This market is in serious trouble. For three years, traders have been accustomed to buying stocks on modest dips of 3 to 6 percent or so.
It's not working this time.
There have been modest attempts to buy in the past week, but the buying interest has been light and it has made no difference.
At some point (this has been happening the last few days) buyers realize they are getting no traction. No pickup when Europe closes at 11:30am ET. No closing-hour rally. Nothing.
Just drifting lower.
The response: a buyer's strike. Buyers step away until they see a buyable bottom.

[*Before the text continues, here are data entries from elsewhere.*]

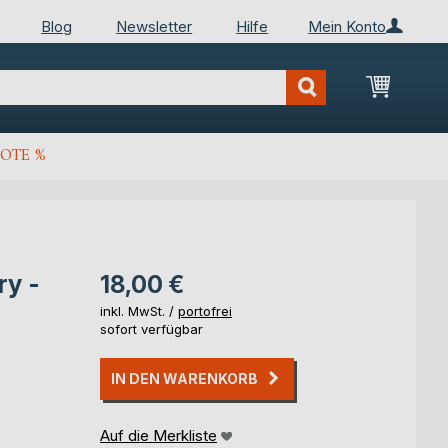
Blog
Newsletter
Hilfe
Mein Konto
Mein Wa
OTE %
ry -
18,00 €
inkl. MwSt. /
portofrei
sofort verfügbar
IN DEN WARENKORB
Auf die Merkliste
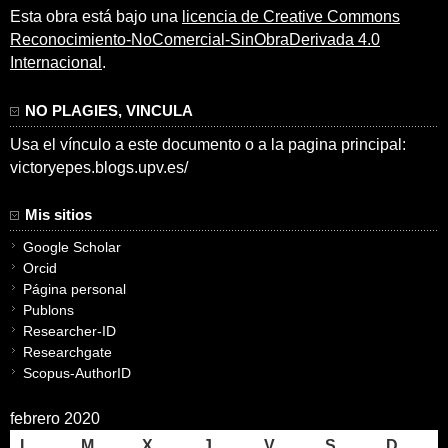
Esta obra está bajo una
licencia de Creative Commons
Reconocimiento-NoComercial-SinObraDerivada 4.0
Internacional
.
NO PLAGIES, VINCULA
Usa el vínculo a este documento o a la pagina principal:
victoryepes.blogs.upv.es/
Mis sitios
Google Scholar
Orcid
Página personal
Publons
Researcher-ID
Researchgate
Scopus-AuthorID
febrero 2020
L
M
X
J
V
S
D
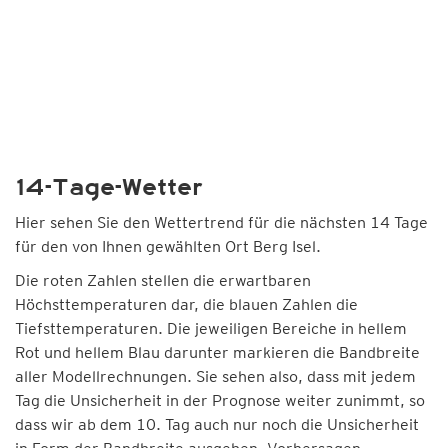
14-Tage-Wetter
Hier sehen Sie den Wettertrend für die nächsten 14 Tage
für den von Ihnen gewählten Ort Berg Isel.
Die roten Zahlen stellen die erwartbaren
Höchsttemperaturen dar, die blauen Zahlen die
Tiefsttemperaturen. Die jeweiligen Bereiche in hellem
Rot und hellem Blau darunter markieren die Bandbreite
aller Modellrechnungen. Sie sehen also, dass mit jedem
Tag die Unsicherheit in der Prognose weiter zunimmt, so
dass wir ab dem 10. Tag auch nur noch die Unsicherheit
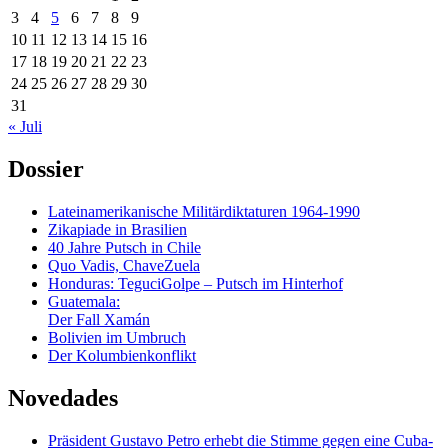
3
4
5
6
7
8
9
10
11
12
13
14
15
16
17
18
19
20
21
22
23
24
25
26
27
28
29
30
31
« Juli
Dossier
Lateinamerikanische Militärdiktaturen 1964-1990
Zikapiade in Brasilien
40 Jahre Putsch in Chile
Quo Vadis, ChaveZuela
Honduras: TeguciGolpe – Putsch im Hinterhof
Guatemala:
Der Fall Xamán
Bolivien im Umbruch
Der Kolumbienkonflikt
Novedades
Präsident Gustavo Petro erhebt die Stimme gegen eine Cuba-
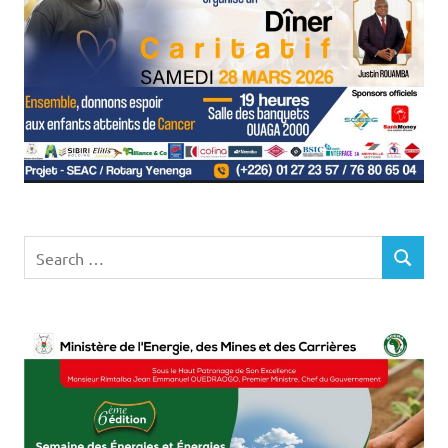
Search
SEARCH
for:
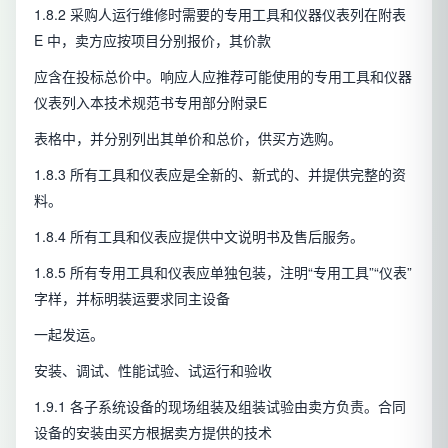
1.8.2 采购人运行维修时需要的专用工具和仪器仪表列在附表
E 中，卖方应按项目分别报价，其价款
应含在投标总价中。响应人应推荐可能使用的专用工具和仪器
仪表列入本技术规范书专用部分附录E
表格中，并分别列出其单价和总价，供买方选购。
1.8.3 所有工具和仪表应是全新的、新式的、并提供完整的资
料。
1.8.4 所有工具和仪表应提供中文说明书及售后服务。
1.8.5 所有专用工具和仪表应单独包装，注明“专用工具”“仪表”
字样，并标明装运要求同主设备
一起发运。
安装、调试、性能试验、试运行和验收
1.9.1 各子系统设备的现场组装及组装试验由卖方负责。合同
设备的安装由买方根据卖方提供的技术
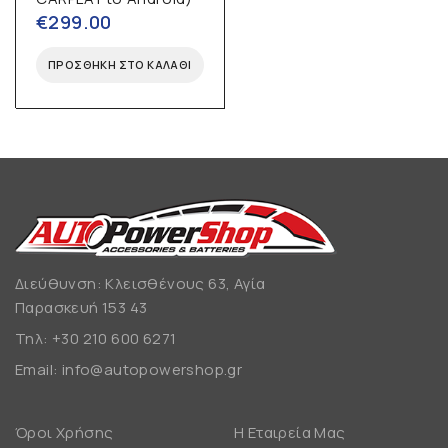
€
299.00
ΠΡΟΣΘΉΚΗ ΣΤΟ ΚΑΛΆΘΙ
Διεύθυνση: Κλεισθένους 63, Αγία
Παρασκευή 153 43
Τηλ:
+30 210 600 6271
Email:
info@autopowershop.gr
Όροι Χρήσης
Η Εταιρεία Μας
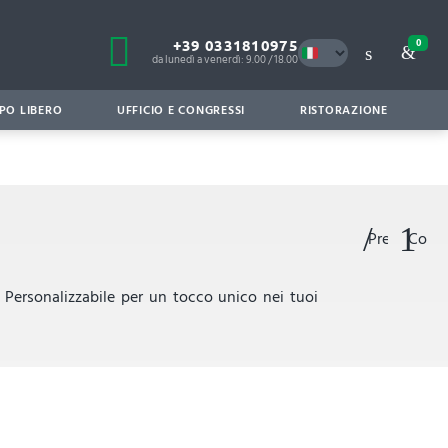
+39 0331810975
0
da lunedì a venerdì: 9.00 / 18.00
PO LIBERO
UFFICIO E CONGRESSI
RISTORAZIONE
Preferiti
Confr
. Personalizzabile per un tocco unico nei tuoi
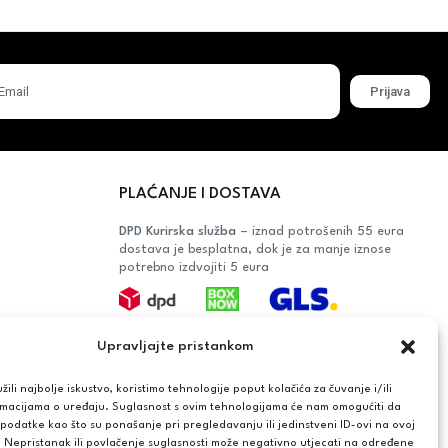
Prijava
PLAĆANJE I DOSTAVA
DPD Kurirska služba
– iznad potrošenih 55 eura
dostava je besplatna, dok je za manje iznose
potrebno izdvojiti 5 eura
Plaćanje:
Upravljajte pristankom
Bankovna transakcija, plaćanje prilikom
preuzimanja, CorvusPay
ili najbolje iskustvo, koristimo tehnologije poput kolačića za čuvanje i/ili
rmacijama o uređaju. Suglasnost s ovim tehnologijama će nam omogućiti da
OŠAČA
odatke kao što su ponašanje pri pregledavanju ili jedinstveni ID-ovi na ovoj
. Nepristanak ili povlačenje suglasnosti može negativno utjecati na određene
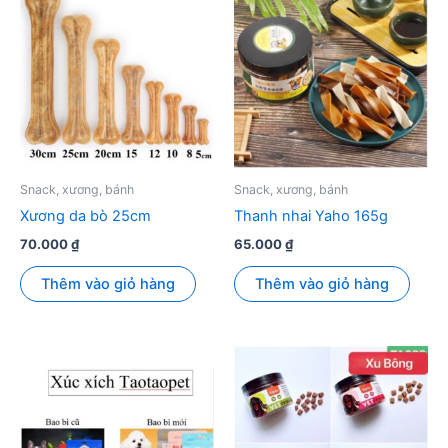
Snack, xương, bánh
Snack, xương, bánh
Xương da bò 25cm
Thanh nhai Yaho 165g
70.000
₫
65.000
₫
Thêm vào giỏ hàng
Thêm vào giỏ hàng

But that leaves the market vulnerable to additional downdrafts; that causes a spike in the VIX, which causes a spike in trading volume.
That is what is happening today. VIX futures are spiking: June up 4.5 percent, August up 3.3 percent, September up 2.1 percent. That gets peoples' attention.
And volume is spiking. We will do north of 4.5 billion shares on the consolidated NYSE tape today, the highest in a month.
a) 10-year U.S. Treasurys and the German bund both end at historic low yields.
b) selling the U.S. consumer. The weakest sector today, by far, is consumer discretionary: retailers and home builders. Retailers were the market leaders going into May, but no more — selling has accelerated since earnings season began a weak ago. Home builders were the last leadership group standing, but in the last two days they have been selling them with a vengeance: Standard Pacific and KB Home and Pulte are all down about 10 percent, in two days.
c) Dow Transports down 3 percent, with the Dow Industrials down 1 percent. Ugh. That is an unusuall wide divergence.
d) precious metals (gold) split from other commodities, rallies on poor Philly Fed on hopes Fed will do QE3, but the rest of the market doesn't believe it.